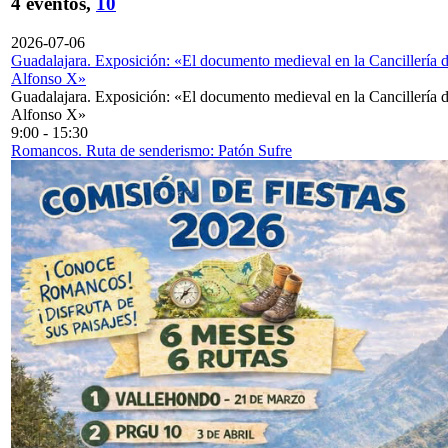
4 eventos,
10
2026-07-06
Guadalajara. Exposición: «El documento medieval en la Cancillería 
Alfonso X»
Guadalajara. Exposición: «El documento medieval en la Cancillería 
Alfonso X»
9:00
-
15:30
Romancos. Ruta de senderismo: Patón Sufre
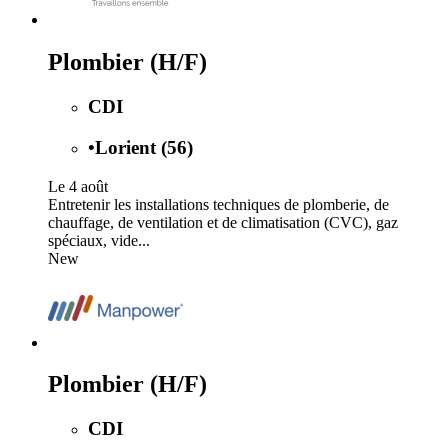
Plombier (H/F)
CDI
•
Lorient (56)
Le 4 août
Entretenir les installations techniques de plomberie, de
chauffage, de ventilation et de climatisation (CVC), gaz
spéciaux, vide...
New
Plombier (H/F)
CDI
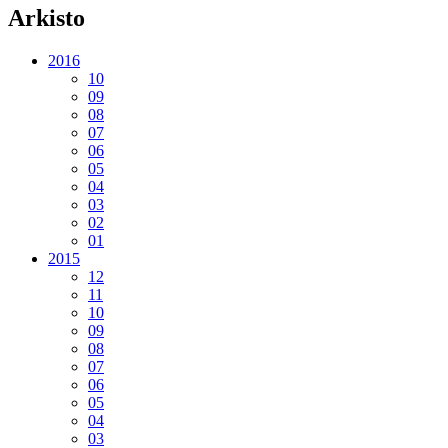
Arkisto
2016
10
09
08
07
06
05
04
03
02
01
2015
12
11
10
09
08
07
06
05
04
03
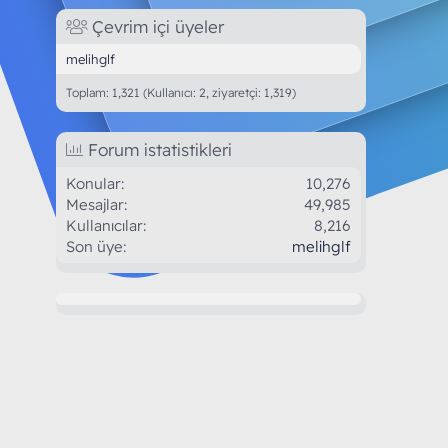
Çevrim içi üyeler
melihglf
Toplam: 1,321 (Kullanıcı: 2, ziyaretçi: 1,319)
Forum istatistikleri
Konular
10,276
Mesajlar
49,985
Kullanıcılar
8,216
Son üye
melihglf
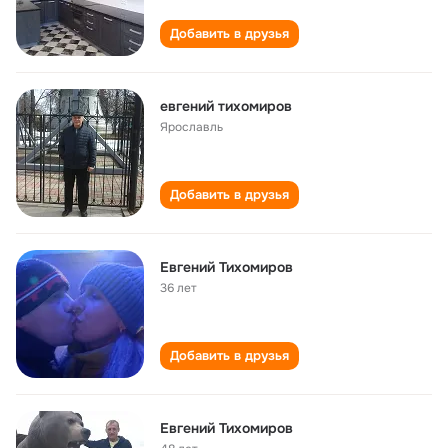
Добавить в друзья
евгений тихомиров
Ярославль
Добавить в друзья
Евгений Тихомиров
36 лет
Добавить в друзья
Евгений Тихомиров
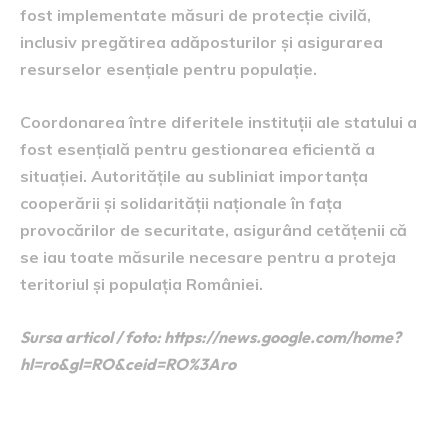
fost implementate măsuri de protecție civilă,
inclusiv pregătirea adăposturilor și asigurarea
resurselor esențiale pentru populație.
Coordonarea între diferitele instituții ale statului a
fost esențială pentru gestionarea eficientă a
situației. Autoritățile au subliniat importanța
cooperării și solidarității naționale în fața
provocărilor de securitate, asigurând cetățenii că
se iau toate măsurile necesare pentru a proteja
teritoriul și populația României.
Sursa articol / foto: https://news.google.com/home?
hl=ro&gl=RO&ceid=RO%3Aro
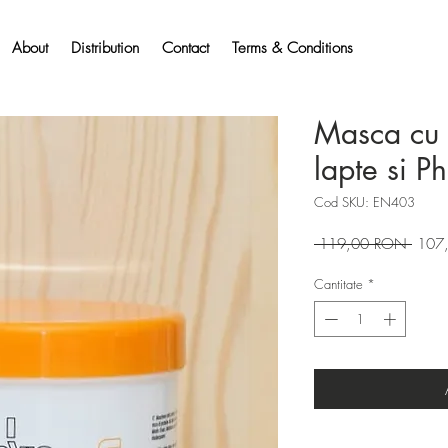
About
Distribution
Contact
Terms & Conditions
Masca cu 
lapte si P
Cod SKU: EN403
Preț
 119,00 RON 
107
norma
Cantitate
*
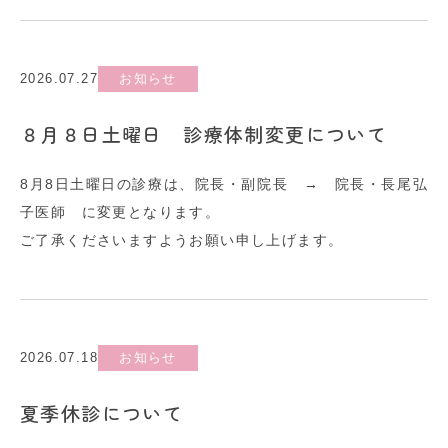
2026.07.27
お知らせ
８月８日土曜日 診療体制変更について
8月8日土曜日の診療は、院長・副院長 → 院長・長尾弘
子医師 に変更となります。
ご了承くださいますようお願い申し上げます。
2026.07.18
お知らせ
夏季休診について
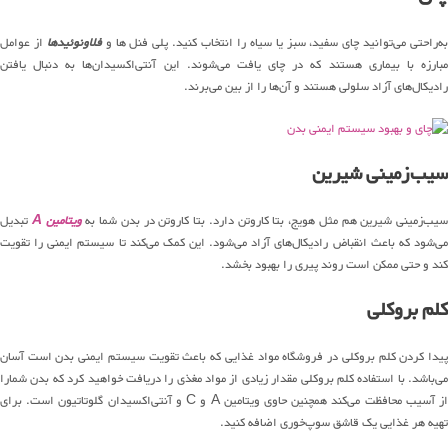
به‌راحتی می‌توانید چای سفید، سبز یا سیاه را انتخاب کنید. پلی فنل ها و
فلاونوئیدها
از عوامل
مبارزه با بیماری هستند که در چای یافت می‌شوند. این آنتی‌اکسیدان‌ها به دنبال یافتن
رادیکال‌های آزاد سلولی هستند و آن‌ها را از بین می‌برند.
سیب‌زمینی شیرین
سیب‌زمینی شیرین هم مثل هویج، بتا کاروتن دارد. بتا کاروتن در بدن شما به
ویتامین A
تبدیل
می‌شود که باعث انقباض رادیکال‌های آزاد می‌شود. این کمک می‌کند تا سیستم ایمنی را تقویت
کند و حتی ممکن است روند پیری را بهبود بخشد.
کلم بروکلی
پیدا کردن کلم بروکلی در فروشگاه مواد غذایی که باعث تقویت سیستم ایمنی بدن است آسان
می‌باشد. با استفاده کلم بروکلی مقدار زیادی از مواد مغذی را دریافت خواهید کرد که بدن شمارا
از آسیب محافظت می‌کند همچنین حاوی ویتامین A و C و آنتی‌اکسیدان گلوتاتیون است. برای
تهیه هر غذایی یک قاشق سوپ‌خوری اضافه کنید.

REQUIREMENT: Counting only lines that contain "آنتی", say how many there are in the material above, and add nothing.

RESPONSE TO THE EXERCISE: 2